# Forum Home Renovation Retaining Walls  excavating narrow area

## stell1

Hi i need to excavate the side of my house- remove stones/small boulders from reatining wall, level ground so can pave area and build new retaining wall. problem is the side doorway is very narrow only 800 or so wide and there is no other access, everyone i have called re mini dingos says i need clearance of 1050..is there anyway i can get this done any other way? Does anyone know of anyone in the north/east area (heidelberg/ivanhoe) that can possibly do this at a reasonable price? I have already called dingo australia to see who has a dingo with the skinny wheels to try fit in but they dont know so i have called so many guys with no luck..i recently had a stump remover go in and remove some tree stumps and he managed to get a smaller machine in there so heres hoping, someone can help...cheers

----------


## Planned LScape

There are mini excavators that have retractable tracks, which can go close to 800mm, but I dont have that info on hand. They will only be a small machine, but may help you out.

----------


## Terrian

> Does anyone know of anyone in the north/east area (heidelberg/ivanhoe) that can possibly do this at a reasonable price?
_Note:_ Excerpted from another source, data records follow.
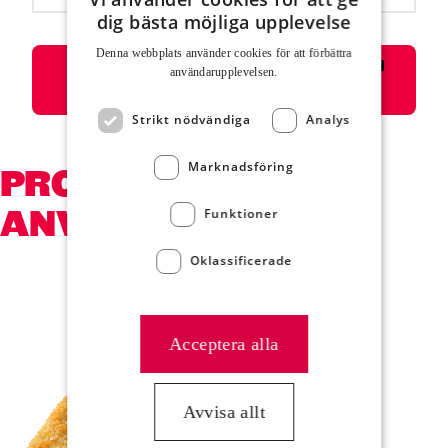
dig bästa möjliga upplevelse
Denna webbplats använder cookies för att för­bättra
Skriv ut eller välj i listan för skrivare
användar­upplevelsen.
”Spara som pdf”
Strikt nödvändiga
Analys
Marknadsföring
PRODUKTER SOM
ANVÄNDS
Funktioner
Oklassificerade
Hoppa över kortkarusell
Acceptera alla
Avvisa allt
  No such mythical creature exists  :Biggrin:  
Give Kennards a call (kennards.com.au) and see if their mini loader will fit (Post Hole Mini Loader Attachment - $48.00 for 24hrs hire) 
Or perhaps Coates (http://www.coates.com.au) they have mini excavators / loaders as well, there is one just near bulleen art & garden)

----------


## dazzler

Even a machine at 800mm wont be able to move much.  I would suggest blokes n barrows with a skip as close as possible.  :Frown:

----------


## namtrak

Maybe a trencher? 
Probably better off getting onto a shovel and going for it - want take you anywhere as long as you might think - just keep at it   :2thumbsup:

----------